Approximately one year ago, on April 23, 2010, Arizona Gov. Jan Brewer (R) signed SB-1070 into law. The bill required local law enforcement to enforce immigration laws, allowed U.S. citizens to sue those police officers they believe aren't doing so, and prohibited anyone from knowingly transporting an undocumented immigrant for any reason, among other things. The major provisions of SB-1070 have been enjoined by the courts.

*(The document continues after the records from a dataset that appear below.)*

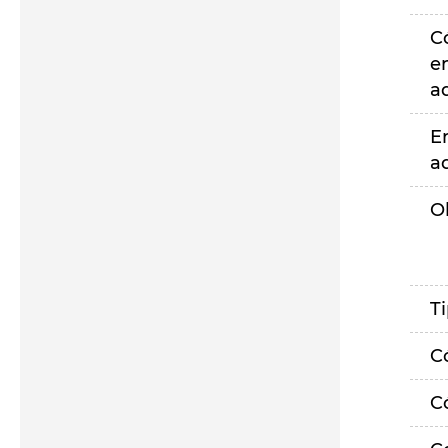
C
e
a
E
a
O
T
C
C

UTAH'S APPROACH: "Last summer, it was a foregone conclusion that Utah was going to do exactly what Arizona had done," stated a spokesman for the Salt Lake Chamber of Commerce. Yet in March 2011, Utah Gov. Gary Herbert (R) signed off on a bundle of four immigration bills which include proposals that were specifically introduced as proactive alternatives to Arizona’s harsh immigration law. One of the measures would allow undocumented immigrants who meet certain requirements to carry a state-issued guest worker permit. A separate bill would create a migrant worker partnership with Mexico. Another piece of approved legislation will allow Utahans to sponsor migrants wanting to work or study in the state. Herbert also signed into law a bill that has been described as a “watered down” version of SB-1070. "We're not Arizona," asserted Utah's Attorney General Mark Shurtleff (R). "Our police don't want to be ICE [Immigration and Customs Enforcement] agents." Chairman of the House Judiciary Committee Lamar Smith (R-TX) -- who happens to be one of the nation's most anti-immigrant lawmakers -- promptly demanded the Department of Justice (DOJ) sue Utah. Yesterday, DOJ Secretary Eric Holder told t he House Judiciary Committee that his department will not pursue a case against Utah this year because the law itself is not set to go into effect for another two years and "by 2013 we might be in a different place." Meanwhile, Utah's leaders delivered their own advice. Shurtleff stated, "It is your [Smith's] responsibility to do comprehensive immigration reform. What are you doing? Instead of wagging your finger at Utah when we’re actually trying to do something here." Herbert agreed. "Typical Washington-attempt to deflect criticism that comes from Washington's abject failure to address immigration, then sue a state over something that won’t even take effect for two yea rs, rather than use those two years to do something positive," he said.